Steven Levitt
(1967 - )
Steven Levitt (born May 29, 1967) is an American economist
known for his work in the field of crime, in particular on the link
between legalized abortion and crime rates. Winner of the 2004 John
Bates Clark Medal, he is currently the William B. Ogden Distinguished
Service Professor of Economics at the University of Chicago, director
of the Becker Center on Chicago Price Theory at the University of Chicago
Booth School of Business, and co-editor of the Journal of Political
Economy published by the University of Chicago Press.
He co-authored, with Stephen J. Dubner, the best-selling book Freakonomics (2005) and its sequel SuperFreakonomics (2009). Levitt was
chosen as one of Time Magazine's "100 People Who Shape Our World"
in 2006.
Levitt was born into a Jewish family and attended
St. Paul Academy and Summit School, graduated from Harvard University
in 1989 with his B.A. in economics, and received his Ph.D. from MIT
in 1994. He is currently the William B. Ogden Distinguished Service
Professor and the director of the Becker Center on Price Theory at the
University of Chicago. In 2004 he won the John Bates Clark Medal, awarded
bi-annually by the American Economic Association to the most promising
U.S. economist under the age of 40. In April 2005, Levitt published
his first book, Freakonomics (coauthored with Stephen J. Dubner),
which became a New York Times bestseller.

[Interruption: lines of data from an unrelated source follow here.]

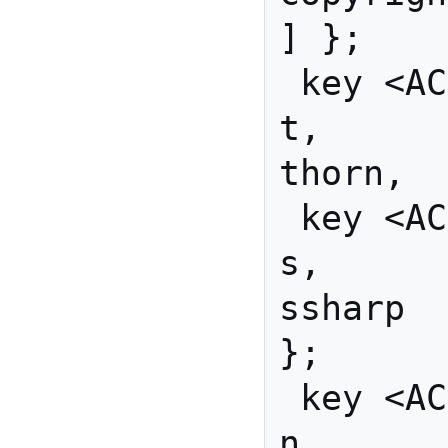
] };

 key <AC07> { [               
t,           
thorn,  
 key <AC08> { [               
s,          
ssharp  
};

 key <AC09> { [               
n,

His work on various economics topics, including crime,
politics and sports, includes over 60 academic publications. For example,
his An Economic Analysis of a Drug-Selling Gang's Finances (2000) analyzes
a hand-written "accounting" of a criminal gang, and draws
conclusions about the income distribution among gang members. In his
most well-known and controversial paper (The Impact of Legalized Abortion
on Crime (2001), co-authored with John Donohue), he shows that the legalization
of abortion in the US was followed approximately eighteen years later
by a reduction in crime, then argues that unwanted children commit more
crime than wanted children and that the legalization of abortion resulted
in fewer unwanted children, and thus a reduction in crime as these children
reached the age at which many criminals begin committing crimes.